Why Offices Suck

by Jim Roepcke

In response to: Why Virtual Offices Suck

(scroll down for Why Working at Home is Great)

People come by your cube or office and it's pretty hard to turn them away, tell them you're busy. They break your concentration, maybe for something important, but maybe for something stupid. At home you can just ignore the phone, not check your email, lock your door, and/or set your IM client to "Busy".

I love going out for lunch with my co-workers, but it's expensive, and if I don't go I feel like I'm missing something. Some days I'd rather work on a personal project or surf or something like that.

Cubes. Crappy Chairs. Corporate decor.... someone's personal decor.

Offices are noisy. Even if people aren't talking, it's noisy. The copier, printers, and computers all hum. People's phones ring, and they're away from their cube, so they just ring and ring and ring.

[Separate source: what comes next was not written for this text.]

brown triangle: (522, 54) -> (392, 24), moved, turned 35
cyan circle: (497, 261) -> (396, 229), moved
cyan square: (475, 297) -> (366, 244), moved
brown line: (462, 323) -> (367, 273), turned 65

Meetings. I worked at home last year, and I literally went 9 months without going to a single meeting. I loved it. I just worked... people complain about how much time they waste in meetings, usually because they're boring and meaningless, but I think the reality is even worse than the perception. Meetings break your concentration, time, and that of your co-workers, most of which are innocent victims of meetingitis. I never forgot how much I hated meetings. I was depressed when I started going to meetings again.

Hearing people's phone conversations. Cringe. Hearing people's water cooler conversations. Cringe. Getting trapped into a water-cooler conversation. Cringe. Getting trapped into a 2 or 3 water-cooler conversations in a single day...

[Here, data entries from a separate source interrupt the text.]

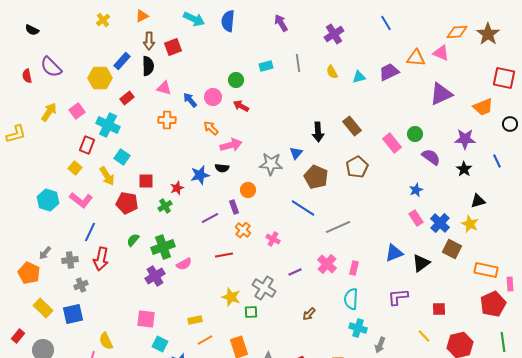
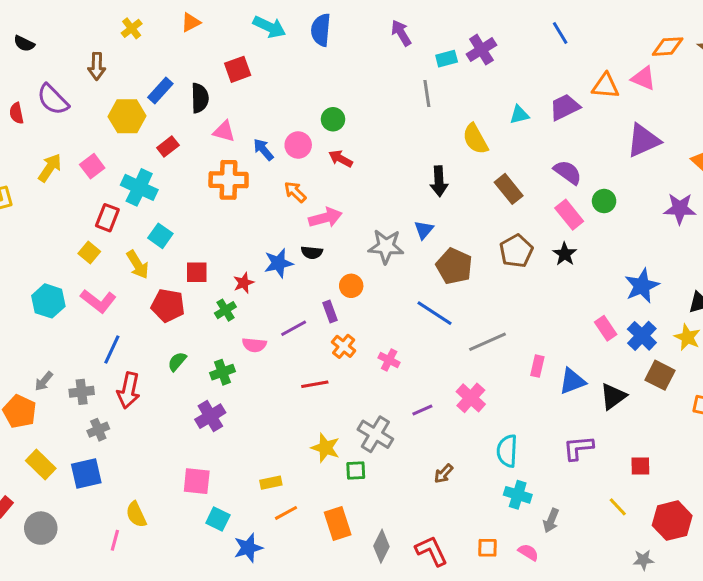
brown arrow: (149, 41) -> (97, 66), moved
cyan rectangle: (266, 66) -> (447, 59), moved
yellow semicircle: (332, 72) -> (475, 139), moved, size x1.5
orange cross: (167, 120) -> (229, 180), size x1.4
black arrow: (318, 132) -> (439, 181), moved
purple semicircle: (431, 157) -> (568, 172), moved
black star: (464, 169) -> (565, 254), moved
blue star: (416, 190) -> (642, 286), moved, size x1.6
green cross: (163, 247) -> (222, 372), size x0.7
pink semicircle: (184, 264) -> (254, 345), moved, turned 35
pink rectangle: (354, 268) -> (537, 366), moved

No couches or beds. Napping, or "power-napping", if you want it to sound truly worthwhile, is good for you, good for your creativity, concentration. When I worked at home I had a nice couch, and after lunch, if I was feeling a little woozy, I'd just go lay down for a while. I might fall asleep, I might not. Usually I'd lay down for 5-20 minutes. When I got back up I was rejuvinated, refreshed, and often I had solved the day's problem in my daydreams or come up with a cool idea or otherwise had some creative moments. Just try to nap at work... instant humiliation in a north-american corporate environment. Ain't gonna happen.

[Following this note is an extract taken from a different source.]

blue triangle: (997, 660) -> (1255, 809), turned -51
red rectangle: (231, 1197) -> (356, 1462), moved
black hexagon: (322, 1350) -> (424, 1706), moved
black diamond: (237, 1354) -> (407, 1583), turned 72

Crappy desks. Security cards. Having to wear your shoes all day. Having to dress professionally all the time. Being terrified of spilling food or coffee on your clothes at lunch and looking like a dork for the rest of the day.

Relying on oral communication, and oral transfer of knowledge. In my experience, the more people you have working on a team in the same office, the worse the team is at knowledge management. When everyone's nearby, people don't bother to transcribe their conversations, meetings, and work. Code goes undocumented. Decisions are made verbally, no audit trail, no history. Your co-workers brains aren't searchable using any currently available search engine.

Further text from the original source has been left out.